Accordingly, the Court finds that Plaintiff is entitled to $2, 200 in statutory damages.

2. Enhanced Damages

Plaintiff also requests enhanced damages pursuant to Section 605(e)(3)(C)(ii). Mot. at 14. Section 605(e)(3)(C)(ii) authorizes the Court to award up to $100, 000, in its discretion, upon finding that the violation "was committed willfully and for purposes of direct or indirect commercial advantage or private financial gain." In contrast, 47 U.S.C. § 553(c)(3)(B) authorizes the Court discretion to award up to $50, 000.

Here, Plaintiff has not submitted any evidence of significant "commercial advantage or private financial gain." 47 U.S.C. § 605(e)(3)(C)(ii). Plaintiff has presented evidence that its investigator, David Sims, observed the Program being displayed on at least one of Defendant's sixteen televisions in Defendant's commercial establishment. See Decl. of Affiant at 2. Plaintiff asserts that there were more than twenty patrons present during its investigation of Sao Bistro & Cafe, also known as 5 Sao Bistro & Cafe. Id. at 2-3. However, there is no evidence that Defendant advertised the fight, assessed a cover charge, had a minimum purchase requirement, or had a special premium on food and drink on the night of the fight. See Kingvision Pay-Per-View, Ltd. v. Backman, 102 F.Supp.2d 1196, 1198 n.2 (N.D. Cal. 2000) (stating that "[a]n establishment that does not promote itself by advertising the Program, does not assess a cover charge, and does not charge a special premium for food and drinks hardly seems like the willful perpetrators envisioned by the statute's framers."); but cf. J&J Sports Prods., Inc. v. Mosley, No. C-10-5126 CW (EMC), 2011 U.S. Dist. LEXIS 56220, at *12-15 (N.D. Cal. Apr. 13, 2011) (awarding $2, 500 in enhanced damages under Section 553, where 17 patrons were present, there was no cover charge).

Furthermore, Plaintiff has not submitted evidence that Defendant is a repeat offender, which is another factor that would indicate that Defendant's actions were willful, and thus justify an award of enhanced damages. See, e.g., Kingvision Pay-Per-View, Ltd., 102 F.Supp.2d at 1198-1199 (noting that "a higher statutory award may be justified in cases where Defendants are repeat offenders who have pirated similar Programs on previous occasions, and who need an especially severe financial deterrent."). Defendant's lack of repeated violations leans against a finding of willfulness that would warrant a greater enhanced damages award.
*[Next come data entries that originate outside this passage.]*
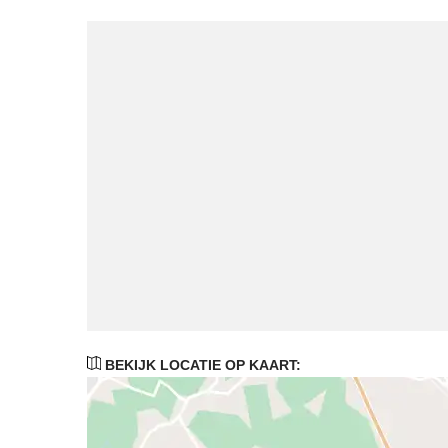
BEKIJK LOCATIE OP KAART:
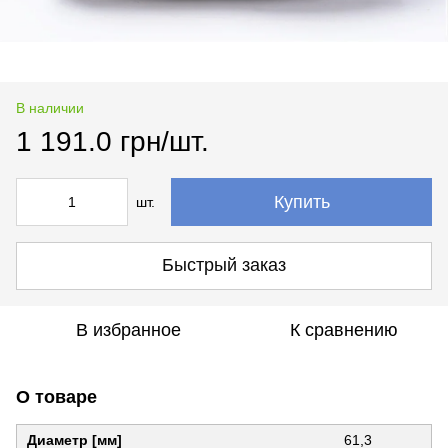
В наличии
1 191.0 грн/шт.
Купить
шт.
Быстрый заказ
В избранное
К сравнению
О товаре
Диаметр [мм]
61,3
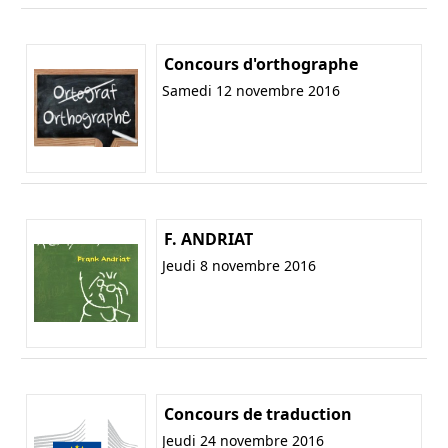
Concours d'orthographe
Samedi 12 novembre 2016
F. ANDRIAT
Jeudi 8 novembre 2016
Concours de traduction
Jeudi 24 novembre 2016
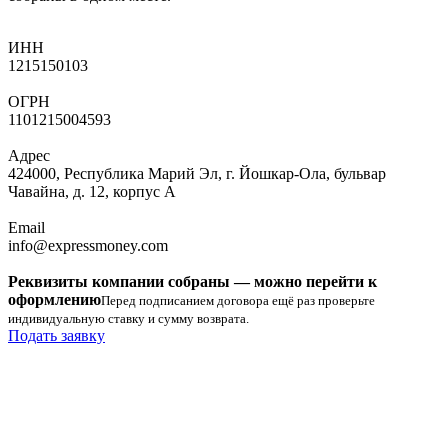
ИНН
1215150103
ОГРН
1101215004593
Адрес
424000, Республика Марий Эл, г. Йошкар-Ола, бульвар
Чавайна, д. 12, корпус А
Email
info@expressmoney.com
Реквизиты компании собраны — можно перейти к
оформлению
Перед подписанием договора ещё раз проверьте
индивидуальную ставку и сумму возврата.
Подать заявку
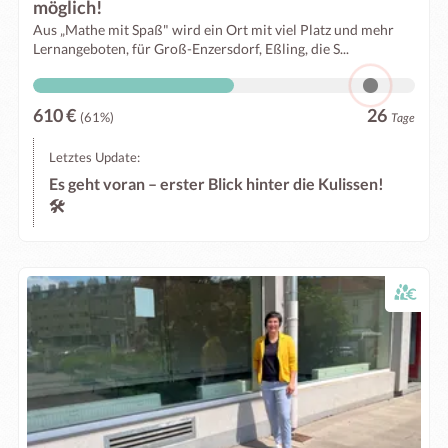
möglich!
Aus „Mathe mit Spaß" wird ein Ort mit viel Platz und mehr
Lernangeboten, für Groß-Enzersdorf, Eßling, die S...
610 €
26
(61%)
Tage
Letztes Update:
Es geht voran – erster Blick hinter die Kulissen!
🛠️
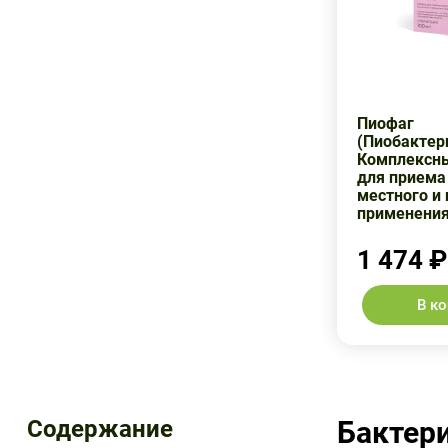
Пиофаг
(Пиобактер
Комплексны
для приема
местного и
применения
1 474 ₽
В к
Содержание
Бактер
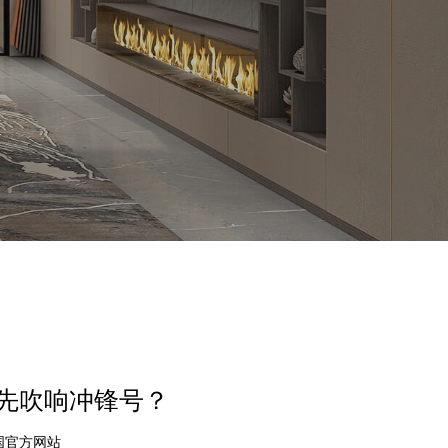
率先吹响冲锋号？
中国官方网站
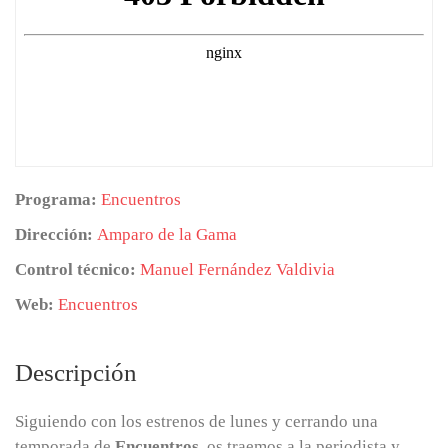
Programa:
Encuentros
Dirección:
Amparo de la Gama
Control técnico:
Manuel Fernández Valdivia
Web:
Encuentros
Descripción
Siguiendo con los estrenos de lunes y cerrando una
temporada de
Encuentros
, os traemos a la periodista y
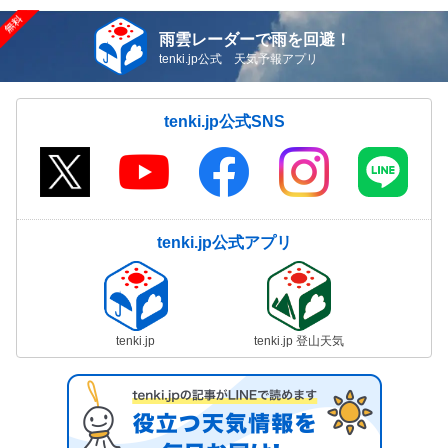
雨雲レーダーで雨を回避！
tenki.jp公式 天気予報アプリ
tenki.jp公式SNS
tenki.jp公式アプリ
tenki.jp
tenki.jp 登山天気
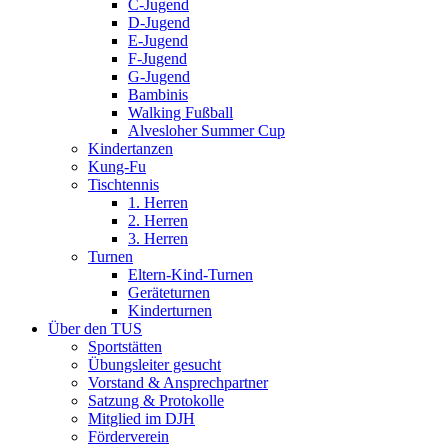
C-Jugend
D-Jugend
E-Jugend
F-Jugend
G-Jugend
Bambinis
Walking Fußball
Alvesloher Summer Cup
Kindertanzen
Kung-Fu
Tischtennis
1. Herren
2. Herren
3. Herren
Turnen
Eltern-Kind-Turnen
Geräteturnen
Kinderturnen
Über den TUS
Sportstätten
Übungsleiter gesucht
Vorstand & Ansprechpartner
Satzung & Protokolle
Mitglied im DJH
Förderverein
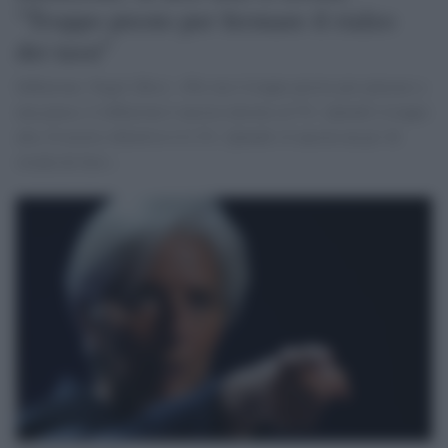
"Troppo presto per fermare il rialzo
dei tassi"
Inflazione, Nagel (Bce): «Per me è troppo presto per pensare a
una pausa. L'inflazione è ancora intorno al 5%. Quindi è troppo
alta. Il nostro obiettivo è il 2%. Quindi c'è ancora un po' di
strada da fare».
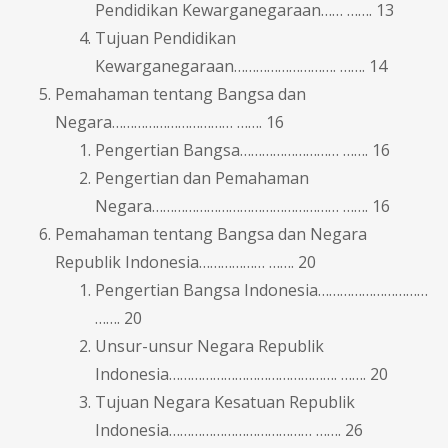
Pendidikan Kewarganegaraan…… ……. 13
Tujuan Pendidikan
Kewarganegaraan………………………. ……. 14
Pemahaman tentang Bangsa dan
Negara…………………………… ……. 16
Pengertian Bangsa……………………… ……. 16
Pengertian dan Pemahaman
Negara…………………………………………… ……. 16
Pemahaman tentang Bangsa dan Negara
Republik Indonesia……………… ……. 20
Pengertian Bangsa Indonesia…………………………
……. 20
Unsur-unsur Negara Republik
Indonesia………………………………………. ……. 20
Tujuan Negara Kesatuan Republik
Indonesia………………………………… ……. 26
In light of these facts, the Court does not agree with Plaintiff that the maximum enhanced damages award is warranted. Although Plaintiff cites to several out-of-district cases to support its request for maximum enhanced damages possible, see Mot. at 14-19, Plaintiff has not cited any binding precedent or identified any specific circumstances that justify such a high award.

Therefore, the Court GRANTS Plaintiff's request for enhanced damages, but concludes that an award of $500 is more than adequate and just to compensate Plaintiff for any lost profits from having Defendant show the Program on at least one of Defendant's sixteen televisions to 20 or more patrons and to deter Defendant's future infringement.

3. Damages for Conversion

Plaintiff also seeks $2, 200 in damages for conversion under California Civil Code § 3336. Mot. at 20. Damages for conversion are based on the value of the property at the time of conversion. See Tyrone P. Intern., Inc., 658 F.2d at 666. As noted in Part II.B.1., the commercial license allegedly would have cost Defendant $2, 200. See Gagliardi Decl. ¶ 8, ECF No. 21-4. Thus, Plaintiff's request is appropriate.

Accordingly, the Court finds that Plaintiff is entitled to $2, 200 in damages for conversion.


For the reasons discussed above, Plaintiff's Motion for Default Judgment is GRANTED. Judgment shall be entered in favor of Plaintiff J&J Sports Productions, Inc., and against Defendant Hong Yen Leonard, individually and doing business as Sao Bistro & Cafe, also known as 5 Sao Bistro & Cafe. Plaintiff shall recover $4, 900 in total damages.[3] The Clerk shall close the case file.